• WORK REQUEST
What lines of the data below hold the string "arrow"? Copy each one.

Stored items from a collection
■ ■ ■
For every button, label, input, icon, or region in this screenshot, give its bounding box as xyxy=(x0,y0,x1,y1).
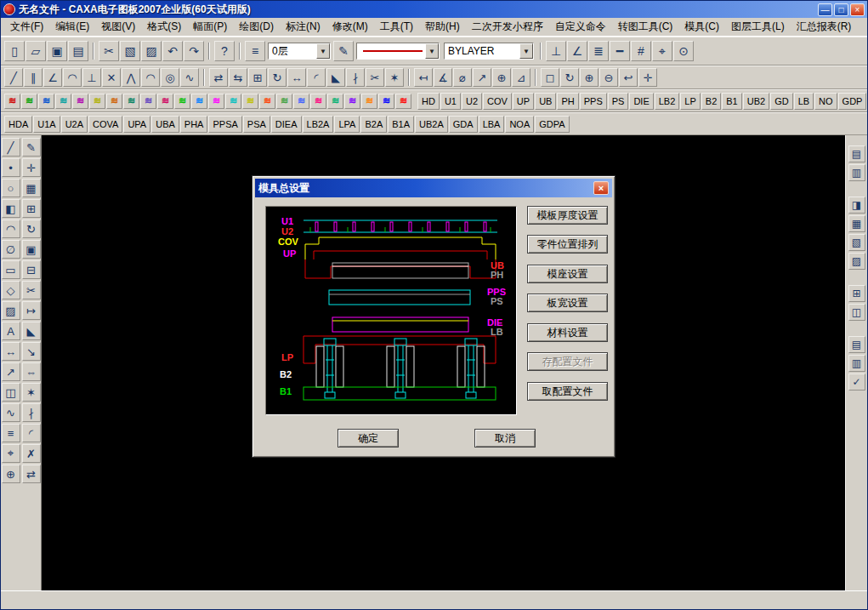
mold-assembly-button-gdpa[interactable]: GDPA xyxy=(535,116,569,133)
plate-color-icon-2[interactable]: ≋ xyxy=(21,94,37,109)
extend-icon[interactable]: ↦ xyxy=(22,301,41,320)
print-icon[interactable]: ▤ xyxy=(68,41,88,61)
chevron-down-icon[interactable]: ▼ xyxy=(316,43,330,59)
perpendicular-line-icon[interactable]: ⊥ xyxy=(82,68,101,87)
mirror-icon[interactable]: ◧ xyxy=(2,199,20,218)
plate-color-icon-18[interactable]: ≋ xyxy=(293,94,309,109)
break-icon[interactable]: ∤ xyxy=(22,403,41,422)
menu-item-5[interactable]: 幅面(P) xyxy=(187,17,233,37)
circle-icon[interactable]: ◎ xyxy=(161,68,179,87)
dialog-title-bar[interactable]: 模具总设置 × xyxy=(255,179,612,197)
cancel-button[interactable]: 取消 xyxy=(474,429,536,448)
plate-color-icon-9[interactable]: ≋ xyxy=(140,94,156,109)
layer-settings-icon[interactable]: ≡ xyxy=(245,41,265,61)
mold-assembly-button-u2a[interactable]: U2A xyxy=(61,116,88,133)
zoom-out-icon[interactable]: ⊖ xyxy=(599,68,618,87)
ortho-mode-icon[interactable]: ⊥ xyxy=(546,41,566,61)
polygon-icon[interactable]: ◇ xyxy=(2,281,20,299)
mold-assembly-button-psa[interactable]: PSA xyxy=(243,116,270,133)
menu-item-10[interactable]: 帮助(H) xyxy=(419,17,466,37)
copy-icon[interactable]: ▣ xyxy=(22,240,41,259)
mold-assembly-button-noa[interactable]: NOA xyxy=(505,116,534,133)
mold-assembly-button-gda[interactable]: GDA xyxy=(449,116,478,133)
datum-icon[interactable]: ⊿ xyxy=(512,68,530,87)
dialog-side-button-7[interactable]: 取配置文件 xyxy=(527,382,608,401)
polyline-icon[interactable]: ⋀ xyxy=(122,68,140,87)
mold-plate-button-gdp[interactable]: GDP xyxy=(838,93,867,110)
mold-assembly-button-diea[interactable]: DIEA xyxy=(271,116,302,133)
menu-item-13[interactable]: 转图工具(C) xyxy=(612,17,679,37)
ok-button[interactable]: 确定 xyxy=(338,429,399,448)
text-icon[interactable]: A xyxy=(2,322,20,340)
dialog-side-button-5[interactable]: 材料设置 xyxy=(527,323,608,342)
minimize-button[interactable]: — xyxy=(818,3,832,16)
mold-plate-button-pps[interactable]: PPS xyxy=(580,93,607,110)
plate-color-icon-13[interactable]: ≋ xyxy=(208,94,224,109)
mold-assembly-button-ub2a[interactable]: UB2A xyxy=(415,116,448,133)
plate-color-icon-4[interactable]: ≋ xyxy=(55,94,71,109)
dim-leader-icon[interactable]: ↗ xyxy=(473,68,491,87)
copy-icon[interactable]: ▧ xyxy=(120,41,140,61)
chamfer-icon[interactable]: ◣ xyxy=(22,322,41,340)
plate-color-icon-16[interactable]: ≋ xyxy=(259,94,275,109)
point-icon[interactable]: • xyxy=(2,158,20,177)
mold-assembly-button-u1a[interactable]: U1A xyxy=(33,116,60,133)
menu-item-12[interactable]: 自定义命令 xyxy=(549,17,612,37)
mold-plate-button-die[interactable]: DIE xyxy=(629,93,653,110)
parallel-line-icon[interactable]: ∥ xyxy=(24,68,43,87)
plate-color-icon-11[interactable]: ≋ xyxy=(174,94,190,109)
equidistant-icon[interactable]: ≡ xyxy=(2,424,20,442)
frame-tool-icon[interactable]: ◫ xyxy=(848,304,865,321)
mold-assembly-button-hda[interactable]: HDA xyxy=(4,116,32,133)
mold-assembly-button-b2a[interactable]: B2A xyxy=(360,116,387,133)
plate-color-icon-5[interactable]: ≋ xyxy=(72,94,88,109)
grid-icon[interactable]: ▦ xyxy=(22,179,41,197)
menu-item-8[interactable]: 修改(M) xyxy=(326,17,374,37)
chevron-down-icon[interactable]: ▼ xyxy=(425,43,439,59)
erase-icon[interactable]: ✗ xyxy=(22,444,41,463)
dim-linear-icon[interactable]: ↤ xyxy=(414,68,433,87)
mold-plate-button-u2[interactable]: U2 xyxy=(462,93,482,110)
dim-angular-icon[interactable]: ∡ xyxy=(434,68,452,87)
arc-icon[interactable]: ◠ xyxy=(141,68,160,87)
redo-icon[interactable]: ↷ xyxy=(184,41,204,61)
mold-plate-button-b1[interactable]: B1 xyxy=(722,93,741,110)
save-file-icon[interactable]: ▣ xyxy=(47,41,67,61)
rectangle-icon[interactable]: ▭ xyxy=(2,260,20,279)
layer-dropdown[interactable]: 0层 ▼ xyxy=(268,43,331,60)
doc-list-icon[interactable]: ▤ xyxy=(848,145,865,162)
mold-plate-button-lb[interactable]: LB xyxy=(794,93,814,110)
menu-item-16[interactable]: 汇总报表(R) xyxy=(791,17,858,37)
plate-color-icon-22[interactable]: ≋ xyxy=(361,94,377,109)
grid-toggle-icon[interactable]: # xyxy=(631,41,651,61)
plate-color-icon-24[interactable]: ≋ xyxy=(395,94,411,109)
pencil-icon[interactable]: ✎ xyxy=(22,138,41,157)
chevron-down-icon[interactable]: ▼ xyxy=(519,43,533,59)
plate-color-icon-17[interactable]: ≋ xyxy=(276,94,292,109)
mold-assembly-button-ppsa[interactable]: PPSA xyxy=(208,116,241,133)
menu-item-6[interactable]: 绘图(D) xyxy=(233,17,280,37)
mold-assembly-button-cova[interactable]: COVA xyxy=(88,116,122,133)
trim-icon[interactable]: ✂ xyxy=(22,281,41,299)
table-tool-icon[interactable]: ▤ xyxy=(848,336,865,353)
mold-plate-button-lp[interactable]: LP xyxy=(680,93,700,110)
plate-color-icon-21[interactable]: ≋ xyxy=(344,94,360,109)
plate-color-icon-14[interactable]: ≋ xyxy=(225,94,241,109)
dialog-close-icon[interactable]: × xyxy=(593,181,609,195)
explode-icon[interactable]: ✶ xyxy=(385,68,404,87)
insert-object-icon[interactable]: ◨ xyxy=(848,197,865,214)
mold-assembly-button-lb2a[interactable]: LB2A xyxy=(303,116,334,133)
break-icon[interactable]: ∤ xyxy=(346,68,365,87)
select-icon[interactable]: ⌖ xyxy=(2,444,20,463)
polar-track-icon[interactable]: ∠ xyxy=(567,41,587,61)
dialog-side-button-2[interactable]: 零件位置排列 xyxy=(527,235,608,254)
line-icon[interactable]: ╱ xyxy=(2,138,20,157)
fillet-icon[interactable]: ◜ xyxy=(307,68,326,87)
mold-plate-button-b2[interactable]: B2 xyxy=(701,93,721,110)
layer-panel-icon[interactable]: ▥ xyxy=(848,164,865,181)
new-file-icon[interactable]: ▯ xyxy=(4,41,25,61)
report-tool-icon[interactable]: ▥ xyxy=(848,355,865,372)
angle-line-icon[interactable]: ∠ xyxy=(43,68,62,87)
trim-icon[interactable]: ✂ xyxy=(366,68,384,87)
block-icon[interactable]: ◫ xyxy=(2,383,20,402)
■ ■ ■
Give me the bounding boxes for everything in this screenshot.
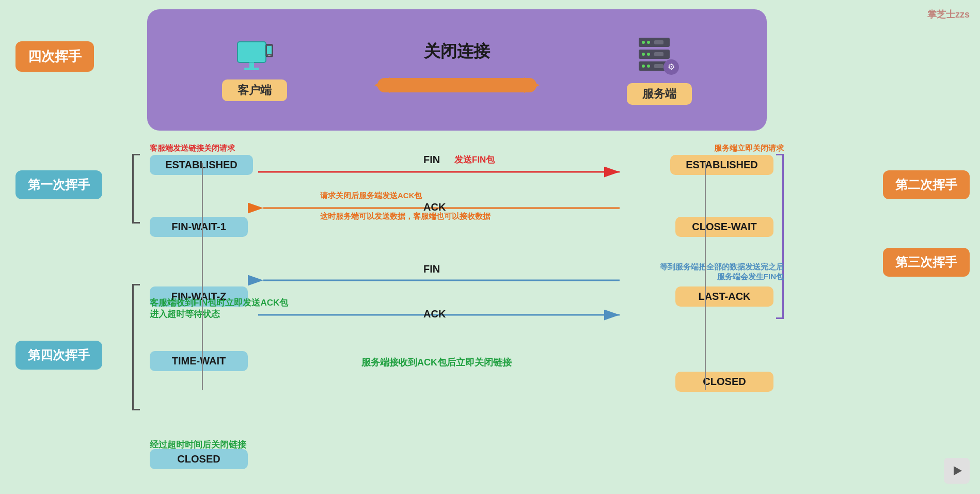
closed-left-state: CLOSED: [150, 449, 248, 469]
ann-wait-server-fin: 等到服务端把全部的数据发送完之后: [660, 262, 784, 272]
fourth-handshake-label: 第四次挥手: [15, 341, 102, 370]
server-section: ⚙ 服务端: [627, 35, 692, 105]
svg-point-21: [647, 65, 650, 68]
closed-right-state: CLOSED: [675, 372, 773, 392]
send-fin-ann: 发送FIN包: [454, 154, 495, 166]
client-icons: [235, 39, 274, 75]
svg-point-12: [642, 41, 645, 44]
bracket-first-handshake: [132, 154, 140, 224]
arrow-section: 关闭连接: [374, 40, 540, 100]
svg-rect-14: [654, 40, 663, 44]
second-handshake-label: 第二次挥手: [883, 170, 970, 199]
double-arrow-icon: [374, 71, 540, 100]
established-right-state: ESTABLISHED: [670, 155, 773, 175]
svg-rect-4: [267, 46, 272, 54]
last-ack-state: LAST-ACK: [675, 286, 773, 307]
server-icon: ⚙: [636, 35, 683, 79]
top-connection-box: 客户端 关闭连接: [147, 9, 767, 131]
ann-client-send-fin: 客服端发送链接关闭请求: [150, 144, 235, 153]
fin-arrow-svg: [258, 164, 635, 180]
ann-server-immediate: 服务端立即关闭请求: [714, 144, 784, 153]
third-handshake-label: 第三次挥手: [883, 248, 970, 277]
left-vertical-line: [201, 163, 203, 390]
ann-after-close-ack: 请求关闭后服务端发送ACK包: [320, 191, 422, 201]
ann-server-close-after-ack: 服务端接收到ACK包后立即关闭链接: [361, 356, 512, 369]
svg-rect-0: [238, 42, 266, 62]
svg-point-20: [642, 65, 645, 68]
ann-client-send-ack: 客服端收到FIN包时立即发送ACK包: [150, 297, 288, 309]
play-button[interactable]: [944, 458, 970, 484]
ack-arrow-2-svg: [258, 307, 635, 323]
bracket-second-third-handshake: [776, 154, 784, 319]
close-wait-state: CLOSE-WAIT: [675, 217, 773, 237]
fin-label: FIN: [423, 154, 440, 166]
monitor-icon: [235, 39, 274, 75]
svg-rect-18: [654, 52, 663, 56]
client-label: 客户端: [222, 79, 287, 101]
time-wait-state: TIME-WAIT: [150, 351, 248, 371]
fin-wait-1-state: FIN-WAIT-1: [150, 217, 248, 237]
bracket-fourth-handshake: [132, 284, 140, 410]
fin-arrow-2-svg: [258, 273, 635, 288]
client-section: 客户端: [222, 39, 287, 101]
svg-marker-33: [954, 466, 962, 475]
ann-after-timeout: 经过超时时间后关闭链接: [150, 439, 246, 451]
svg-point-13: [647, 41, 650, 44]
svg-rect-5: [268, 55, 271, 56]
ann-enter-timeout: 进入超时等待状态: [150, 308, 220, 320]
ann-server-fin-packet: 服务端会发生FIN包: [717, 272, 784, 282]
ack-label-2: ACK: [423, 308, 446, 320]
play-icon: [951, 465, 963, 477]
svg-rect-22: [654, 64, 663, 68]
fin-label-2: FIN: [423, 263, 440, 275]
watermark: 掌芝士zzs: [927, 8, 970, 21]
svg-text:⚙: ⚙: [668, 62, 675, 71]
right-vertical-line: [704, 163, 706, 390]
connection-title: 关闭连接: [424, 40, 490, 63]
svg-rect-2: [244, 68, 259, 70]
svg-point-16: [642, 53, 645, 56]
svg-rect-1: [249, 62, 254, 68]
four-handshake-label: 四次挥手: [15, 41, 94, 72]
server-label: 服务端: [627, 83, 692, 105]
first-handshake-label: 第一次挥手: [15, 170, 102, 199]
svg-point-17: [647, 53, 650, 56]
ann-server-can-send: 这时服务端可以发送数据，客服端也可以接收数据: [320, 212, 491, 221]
■ ■ ■
• ANSWER TO THE PROBLEM
arrow-section: 关闭连接: [374, 40, 540, 100]
double-arrow-icon: [374, 71, 540, 100]
fin-arrow-svg: [258, 164, 635, 180]
ack-arrow-2-svg: [258, 307, 635, 323]
fin-arrow-2-svg: [258, 273, 635, 288]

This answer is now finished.